Così, pochi anni dopo uscirono Evangelion: Death & Rebirth, che riassumeva le prime 24 puntate della serie, e The End of Evangelion, che doveva dare il finale “vero” alla serie, se non fosse che anche questo lasciava aperti interrogativi di vario genere ed era a tratti confuso ed inspiegabile (per quanto però fosse ritornato ad avere scene di azione decenti ed in generale fosse un milione di volte meglio dell’abominio che erano le ultime due puntate). Ah, inoltre MTV non li trasmesse mai, per cui mi ci vollero mesi di ricerche su internet per trovarli sottotitolati.
Anno però non era soddifatto, così iniziò con gli spin-off: che ne dite di Evangelion Iron Maiden, la versione shojō della storia? E di una versione school-life in cui gli Eva non sono robot ma armi tipo pistole o lance?

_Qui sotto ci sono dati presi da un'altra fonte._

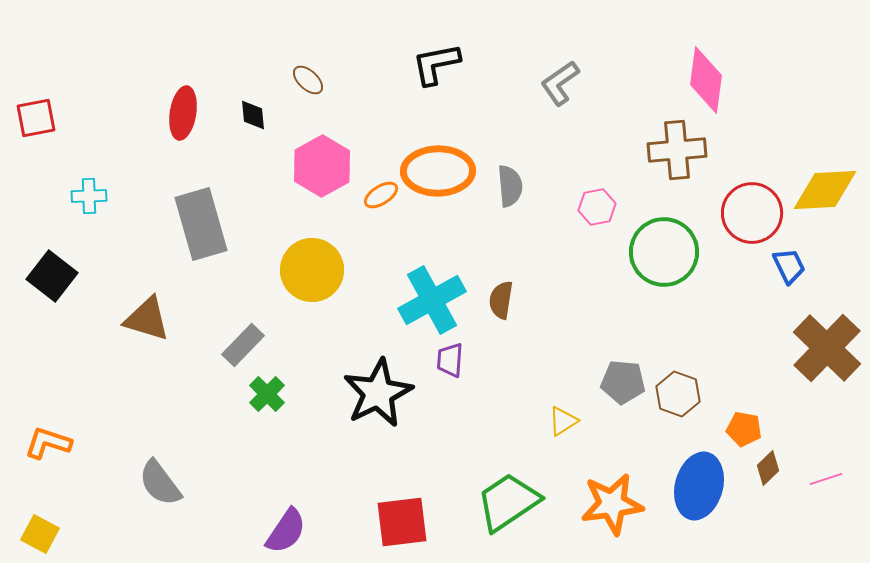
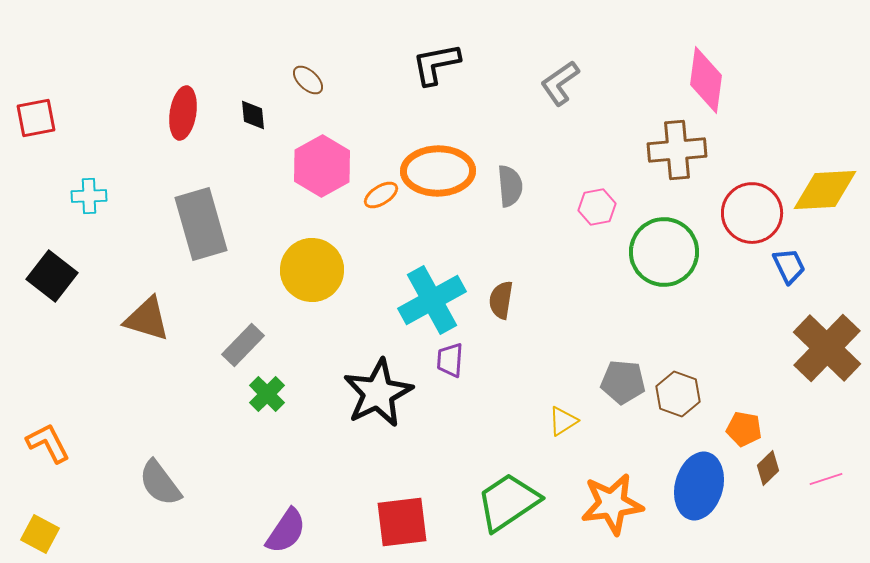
orange L-shape at (48, 443): rotated 45 degrees clockwise
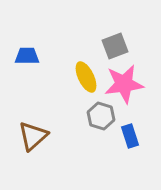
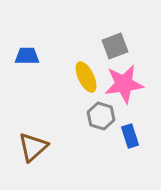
brown triangle: moved 11 px down
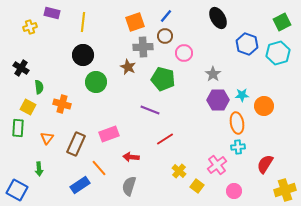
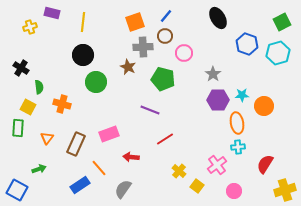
green arrow at (39, 169): rotated 104 degrees counterclockwise
gray semicircle at (129, 186): moved 6 px left, 3 px down; rotated 18 degrees clockwise
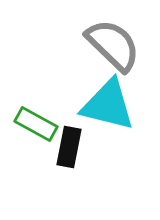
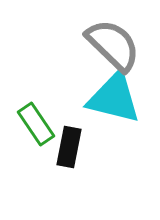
cyan triangle: moved 6 px right, 7 px up
green rectangle: rotated 27 degrees clockwise
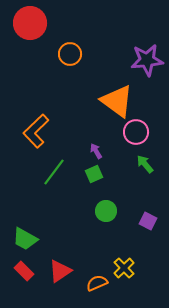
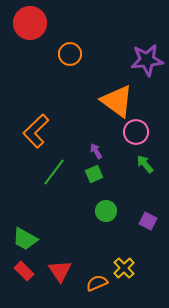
red triangle: rotated 30 degrees counterclockwise
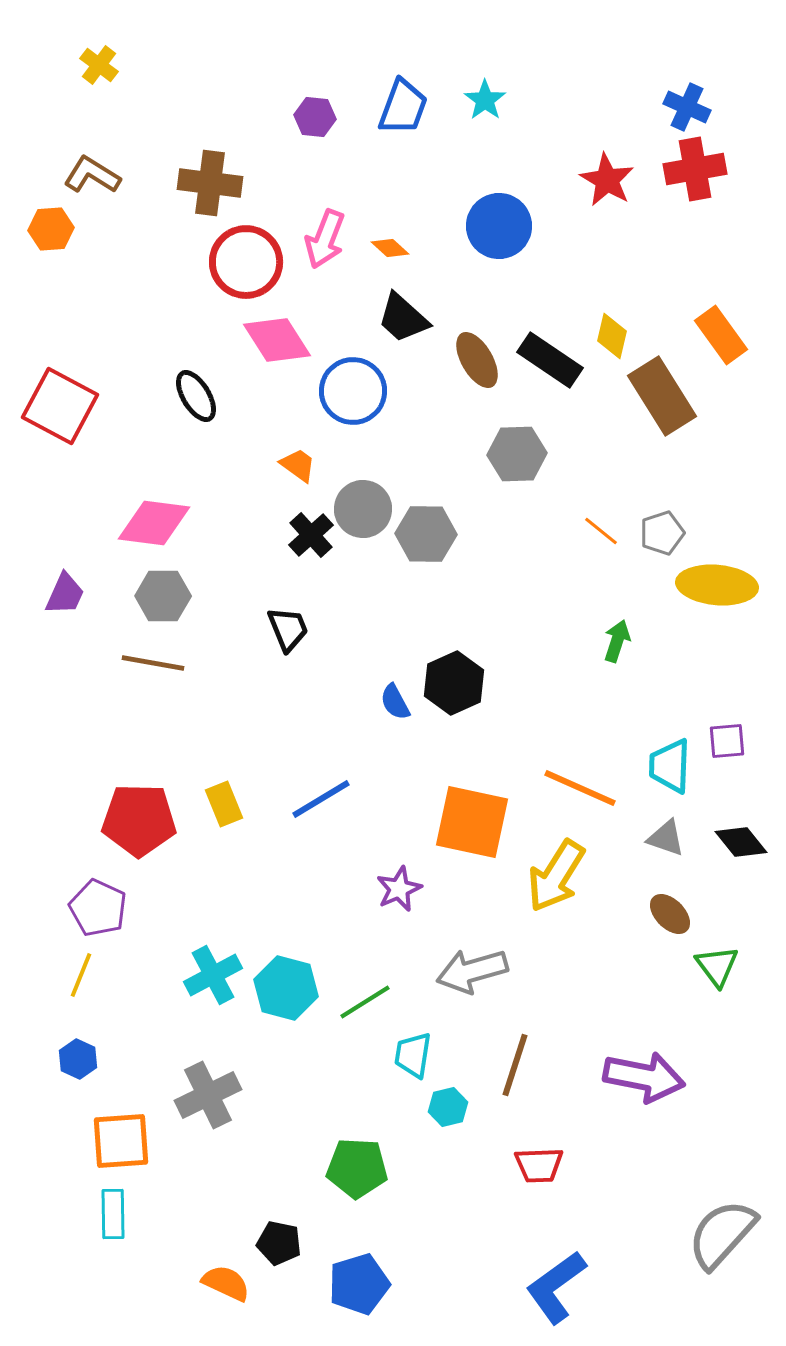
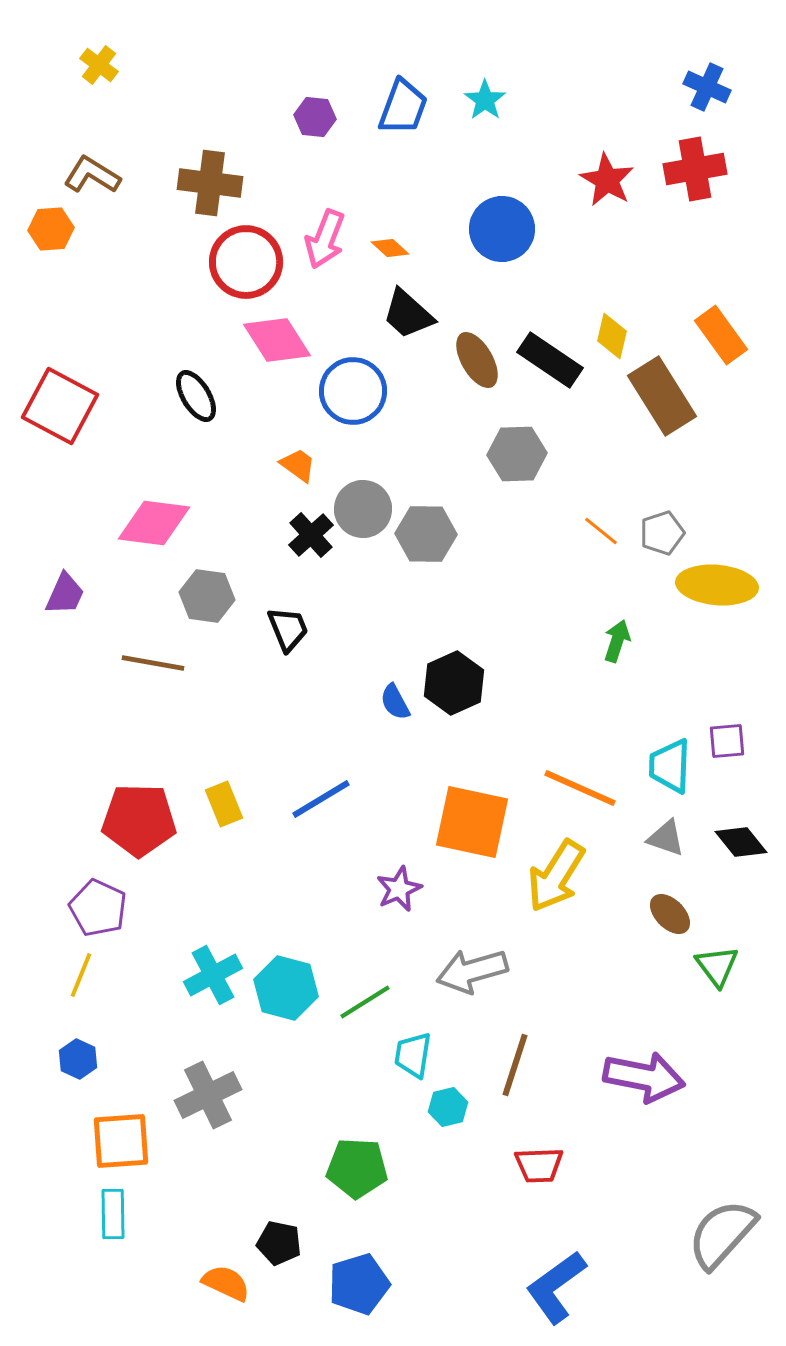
blue cross at (687, 107): moved 20 px right, 20 px up
blue circle at (499, 226): moved 3 px right, 3 px down
black trapezoid at (403, 318): moved 5 px right, 4 px up
gray hexagon at (163, 596): moved 44 px right; rotated 8 degrees clockwise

E poi semplicemente scelse di ricominciare tutto, con 4 film nuovi di zecca che dovevano cambiare un po’ la trama (magari spiegandola meglio) ed invece finiscono per renderla ancora più assurda e sconclusionata (per quanto il quarto non sia ancora uscito e non so se mai uscirà).
La sensazione rimastami è che semplicemente si trattasse di un progetto troppo ambizioso e complicato e che alla fine l’autore si sia trovato tra le mani con un intreccio insbrogliabile anche per lui.
Da qui nasce il mio rapporto di amore ed odio con Evangielion: è un’opera magistrale, capace di sperimentare e di innovare spingendosi in campi dove l’animazione fino ad allora si era tenuta alla larga; è anche un intrattenimento di alta qualità e non solo per l’azione: è di quelli che ti fa sentire i conflitti e le insicurezze dei personaggi nel profondo, per quanto possano sembrare insopportabili a volte, e alla fine ti lascia sempre quel senso di amarezza ed inevitabilità, come a voler farti capire che combattere per salvare il mondo non è bello, non è eroico e non risolve i tuoi problemi personali e che infine anche i rapporti più naturali, come quello tra padre e figlio, possono estraniarsi e deteriorarsi fino ad un punto di non ritorno.
Questa visione profonda e malinconica è forse anche più interessante e cruciale del successo di Evangelion di quanto non lo sia stata una cosmologia tanto complessa quanto confusa e che tutt’oggi non ha una vera conclusione.